▶ EXERCISE
Would you please repeat exactly the entries below, starting at the line with "I ordered from" and ending at the line with "Mobile Apps", and nothing outside that range? Leave out the pictures.

(Dataset entries)
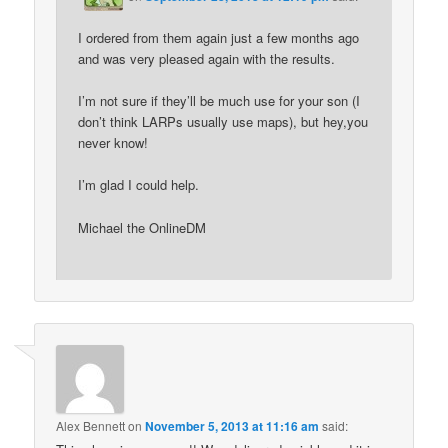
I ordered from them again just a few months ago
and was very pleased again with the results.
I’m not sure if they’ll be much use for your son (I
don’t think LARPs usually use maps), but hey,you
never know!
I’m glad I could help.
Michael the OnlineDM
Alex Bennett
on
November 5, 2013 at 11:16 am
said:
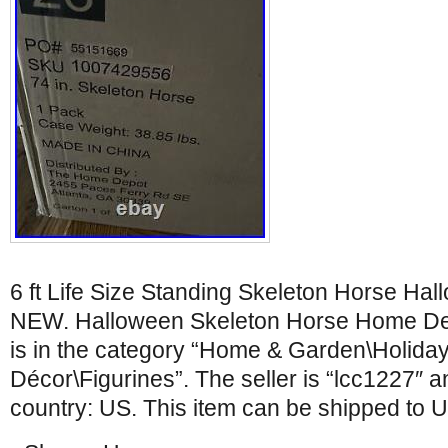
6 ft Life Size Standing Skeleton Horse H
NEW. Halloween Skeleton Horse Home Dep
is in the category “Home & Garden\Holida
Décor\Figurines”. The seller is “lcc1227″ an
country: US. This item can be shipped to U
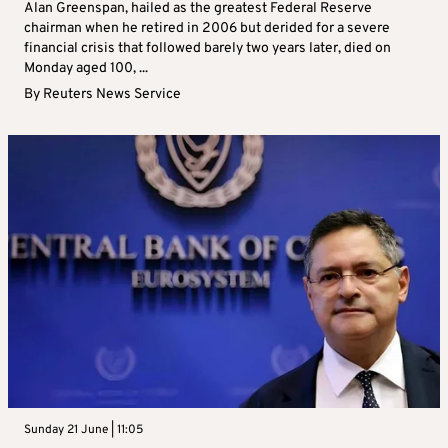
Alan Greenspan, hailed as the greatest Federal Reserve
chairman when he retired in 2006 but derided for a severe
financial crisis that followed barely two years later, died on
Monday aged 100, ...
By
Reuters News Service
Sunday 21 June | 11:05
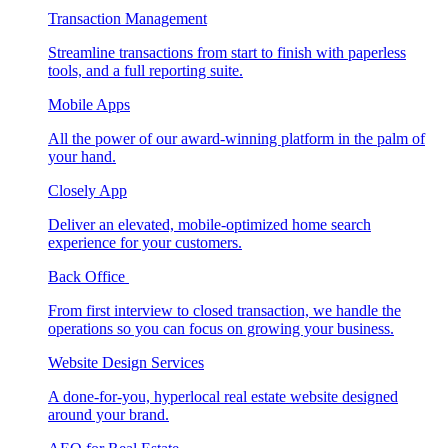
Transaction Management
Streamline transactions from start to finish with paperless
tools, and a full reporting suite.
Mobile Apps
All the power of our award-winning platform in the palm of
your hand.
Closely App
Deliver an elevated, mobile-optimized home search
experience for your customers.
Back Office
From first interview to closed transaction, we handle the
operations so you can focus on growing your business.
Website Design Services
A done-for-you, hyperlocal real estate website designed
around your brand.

---

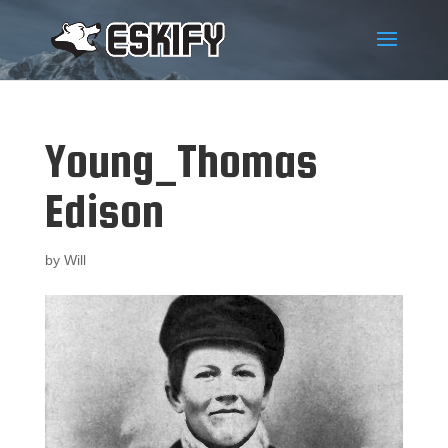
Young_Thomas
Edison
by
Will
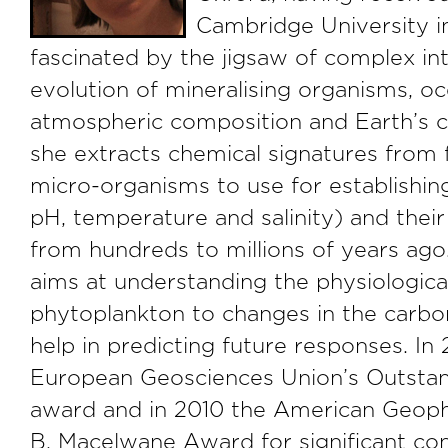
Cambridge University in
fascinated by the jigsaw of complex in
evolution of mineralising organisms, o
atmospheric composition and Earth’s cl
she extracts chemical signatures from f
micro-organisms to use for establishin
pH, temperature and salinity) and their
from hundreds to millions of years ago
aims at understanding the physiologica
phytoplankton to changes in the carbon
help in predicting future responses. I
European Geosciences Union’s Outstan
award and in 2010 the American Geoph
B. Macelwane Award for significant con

---

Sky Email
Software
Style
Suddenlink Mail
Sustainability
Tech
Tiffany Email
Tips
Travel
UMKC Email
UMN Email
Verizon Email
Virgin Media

▶ REPLY TO THE EXERCISE
I ordered from them again just a few months ago
and was very pleased again with the results.
I’m not sure if they’ll be much use for your son (I
don’t think LARPs usually use maps), but hey,you
never know!
I’m glad I could help.
Michael the OnlineDM
Alex Bennett
on
November 5, 2013 at 11:16 am
said:
6 ft Life Size Standing Skeleton Horse H
NEW. Halloween Skeleton Horse Home Dep
is in the category “Home & Garden\Holida
Décor\Figurines”. The seller is “lcc1227″ an
country: US. This item can be shipped to U
Alan Greenspan, hailed as the greatest Federal Reserve
chairman when he retired in 2006 but derided for a severe
financial crisis that followed barely two years later, died on
Monday aged 100, ...
By
Reuters News Service
Sunday 21 June | 11:05
Transaction Management
Streamline transactions from start to finish with paperless
tools, and a full reporting suite.
Mobile Apps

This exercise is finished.